Resisting biopedagogies of obesity in a problem population: understandings of healthy eating and healthy weight in a Newfoundland and Labrador community

Pages 289-303 | Received 18 Dec 2012, Accepted 15 Apr 2013, Published online: 17 May 2013
 

Abstract

High rates of obesity in Newfoundland and Labrador, Canada’s eastern-most province, have helped to position Newfoundlanders as a ‘problem population’ within discourses of the Canadian obesity ‘epidemic.’ As such, biopedagogies of obesity have been deployed by public health offices in the province, through which Newfoundlanders are imagined as unhealthy eaters who are unknowledgeable about healthy eating, a narrative which aligns with older classist stereotypes about Newfoundland as ubiquitously poor, its population uneducated, backward, and naïve. A qualitative study with 28 participants (and a total of 54 interviews) from St. John’s, the urban center of Newfoundland and Labrador, however, not only revealed a group of people quite knowledgeable about and invested in biopedagogies of healthy eating and healthy weights as propagated by public health discourse, but who also resisted them through alternative understanding of healthy foodways.

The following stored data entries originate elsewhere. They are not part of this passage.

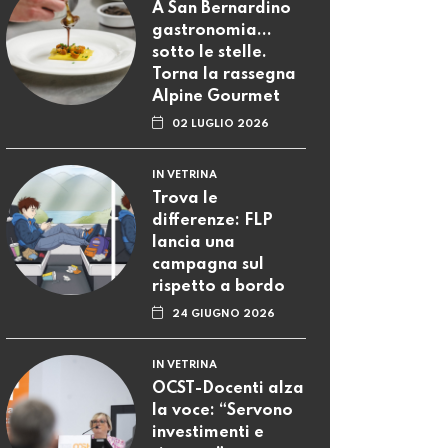
A San Bernardino
gastronomia...
sotto le stelle.
Torna la rassegna
Alpine Gourmet
02 LUGLIO 2026
IN VETRINA
Trova le
differenze: FLP
lancia una
campagna sul
rispetto a bordo
24 GIUGNO 2026
IN VETRINA
OCST-Docenti alza
la voce: “Servono
investimenti e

Results of this study therefore contribute to critical obesity scholarship, as they interrupt assumptions that position populations with high obesity rates as unknowing and uncaring about healthy eating and body weight, demonstrate the ways in which a population might resist biopedagogies of obesity, and highlight the need for research disrupting universalist stereotypes about ‘problem populations’ and their health behaviors.

Acknowledgements

Research for this study was undertaken with funds from the Institute for Social and Economic Research, Memorial University, and the Smallwood Foundation. Thank you to my postdoctoral supervisor, Dr Natalie Beausoleil, for her guidance and insight. Thank you also to the anonymous reviewers, associate aditor, and editor for their invaluable comments and suggestions.

Notes

1. Racialized, classed, and gendered populations are unfairly targeted in obesity discourse, evident in the fact that dominant populations with high levels of obesity, such as higher income Canadian men (Godley & McLaren Citation2010), are not organized as ‘problem populations.’ Thus, the organization of marginalized populations as ‘problem populations’ in obesity discourse can be considered inflections of racism, sexism and classism.

2. Many participants in the St. John’s area often spoke in what is known in Canada as a ‘Newfoundland accent.’ To respect the culture and background of participants, I have left the dialect as-is within my account of participants’ words, along with other expressions of the region, such as ending sentences ending with the word ‘girl’ or words ending in ‘s’ (i.e. I wants it).